I’m also delighted to send ecstatic props to the Mendocino County, California county government for fighting an unconstitutional and privacy violating federal subpoena surrounding the successful cannabis permitting “Zip-tie” program I followed in Too High to Fail. As much as this is great for America’s freedom, economy, pubic health and community safety, I’m just astounded after two decades of journalism to come across a functional local government. The elected officials in Mendocino’s Board of Supervisors, folks who hold widely disparate views on everything from cannabis to the age of the universe, unified and decided to defend the county’s wise decision to acknowledge and bring above ground the $6 billion-a-year local cannabis industry. We’ll follow progress on the subpoena fight here in these Dispatches. The outcome might well decide whether a sustainable cannabis industry will be born with the dawn of the Dug Peace Era. This is something I wrote about recently on Alternet.
Finally — and from a protein and ice cream perspective most importantly — I’m very pleased to report that the annual Funky Butte Ranch goat breeding adventure is over and I’ve commenced pampering my pregnant, floppy-eared, white-and-brown Nubian Bette. She’s foraging for at least two (and as many as four) now. Of course, the others have noticed. So. Extra treats for all.

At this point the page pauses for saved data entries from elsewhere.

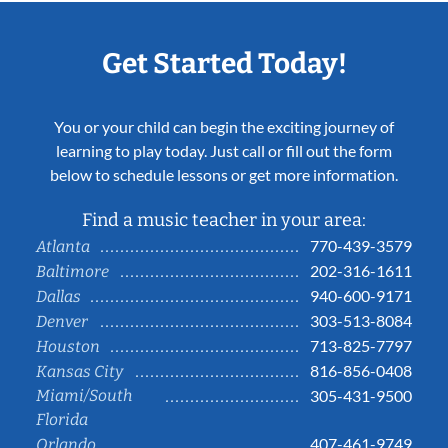
Get Started Today!
You or your child can begin the exciting journey of
learning to play today. Just call or fill out the form
below to schedule lessons or get more information.
Find a music teacher in your area:
770-439-3579
Atlanta
202-316-1611
Baltimore
940-600-9171
Dallas
303-513-8084
Denver
713-825-7797
Houston
816-856-0408
Kansas City
Miami/South
305-431-9500
Florida
407-461-9749
Orlando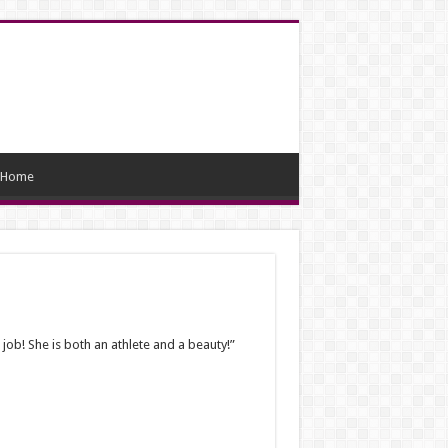
Home
ob! She is both an athlete and a beauty!”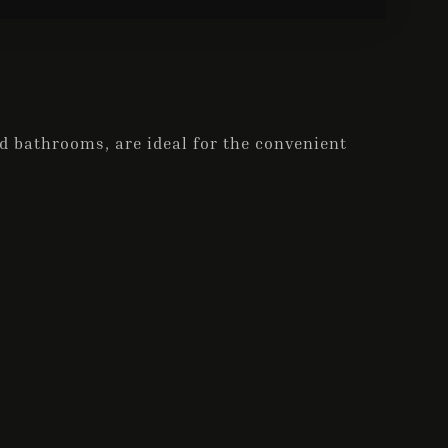
 bathrooms, are ideal for the convenient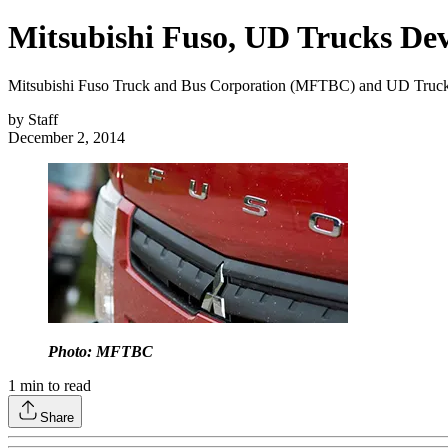
Mitsubishi Fuso, UD Trucks De
Mitsubishi Fuso Truck and Bus Corporation (MFTBC) and UD Trucks C
by
Staff
December 2, 2014
Photo: MFTBC
1
min to read
Share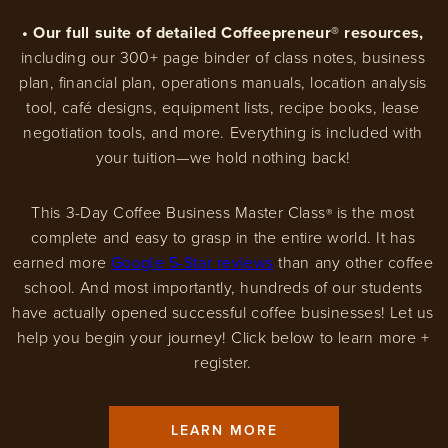
• Our full suite of detailed Coffeepreneur® resources,
including our 300+ page binder of class notes, business
plan, financial plan, operations manuals, location analysis
tool, café designs, equipment lists, recipe books, lease
negotiation tools, and more. Everything is included with
your tuition—we hold nothing back!
This 3-Day Coffee Business Master Class
is the most
®
complete and easy to grasp in the entire world. It has
earned more
Google 5-Star reviews
than any other coffee
school. And most importantly, hundreds of our students
have actually opened successful coffee businesses! Let us
help you begin your journey! Click below to learn more +
register.
LEARN MORE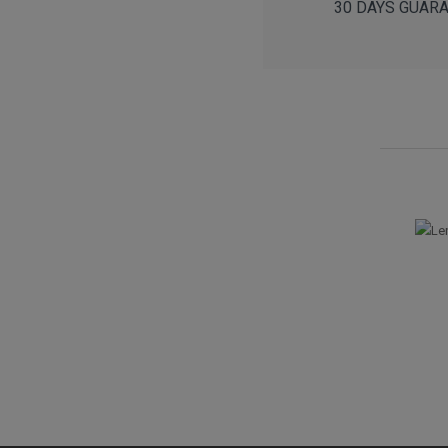
30 DAYS GUARANT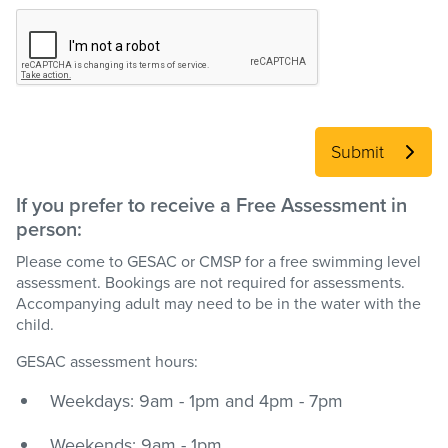
Submit
If you prefer to receive a Free Assessment in
person:
Please come to GESAC or CMSP for a free swimming level
assessment. Bookings are not required for assessments.
Accompanying adult may need to be in the water with the
child.
GESAC assessment hours:
Weekdays: 9am - 1pm and 4pm - 7pm
Weekends: 9am - 1pm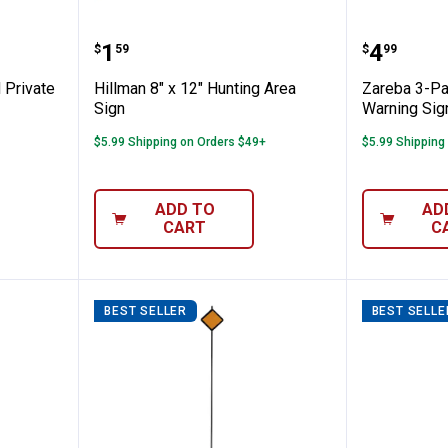
4" Posted Private Property Aluminum Sign
Hillman 8" x 12" Hunting Area Si
Zareba 
Price:
Price:
.
1
.
4
$
59
$
99
 Private
Hillman 8" x 12" Hunting Area
Zareba 3-Pa
Sign
Warning Sig
$5.99 Shipping on Orders $49+
$5.99 Shipping
ADD TO
AD
CART
C
BEST SELLER
BEST SELLE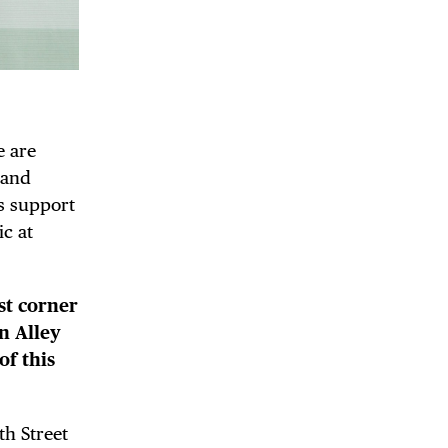
e are
 and
as support
ic at
st corner
n Alley
of this
th Street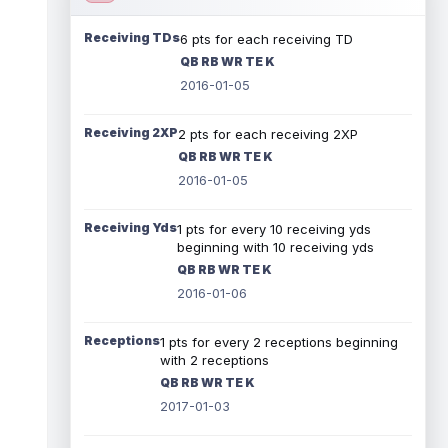
Receiving TDs
6 pts for each receiving TD
QB RB WR TE K
2016-01-05
Receiving 2XP
2 pts for each receiving 2XP
QB RB WR TE K
2016-01-05
Receiving Yds
1 pts for every 10 receiving yds
beginning with 10 receiving yds
QB RB WR TE K
2016-01-06
Receptions
1 pts for every 2 receptions beginning
with 2 receptions
QB RB WR TE K
2017-01-03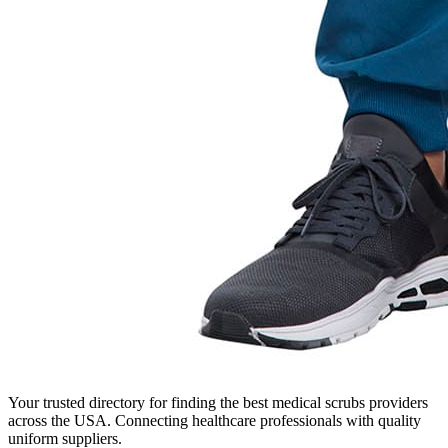
Your trusted directory for finding the best medical scrubs providers
across the USA. Connecting healthcare professionals with quality
uniform suppliers.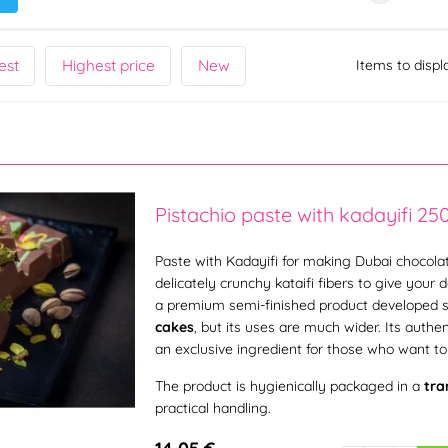
est
Highest price
New
Items to displ
Pistachio paste with kadayifi 25
Paste with Kadayifi for making Dubai chocolat
delicately crunchy kataifi fibers to give your 
a premium semi-finished product developed s
cakes
, but its uses are much wider. Its authe
an exclusive ingredient for those who want to 
The product is hygienically packaged in a
tra
practical handling.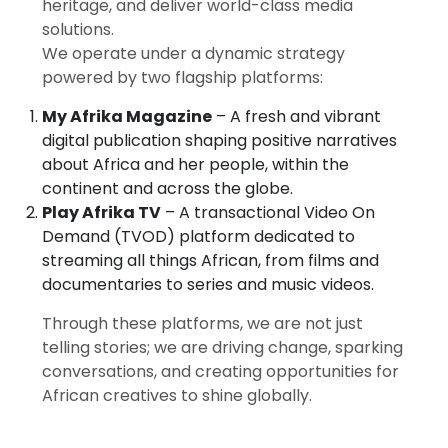
heritage, and deliver world-class media
solutions.
We operate under a dynamic strategy
powered by two flagship platforms:
My Afrika Magazine
– A fresh and vibrant
digital publication shaping positive narratives
about Africa and her people, within the
continent and across the globe.
Play Afrika TV
– A transactional Video On
Demand (TVOD) platform dedicated to
streaming all things African, from films and
documentaries to series and music videos.
Through these platforms, we are not just
telling stories; we are driving change, sparking
conversations, and creating opportunities for
African creatives to shine globally.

I’ll end with a photo from Seattle on what I hope most readers will recognize was an important day in American history: December 6, 2012 (the day the state of Washington’s cannabis legalization went into effect). Though some of the opacity in this photo might be considered atmospheric, the Associated Press reported that there was “nary a police officer in sight” at the massive smoke-out beside the Space Needle that day. America is stronger and safer with the coming of the Drug Peace Era.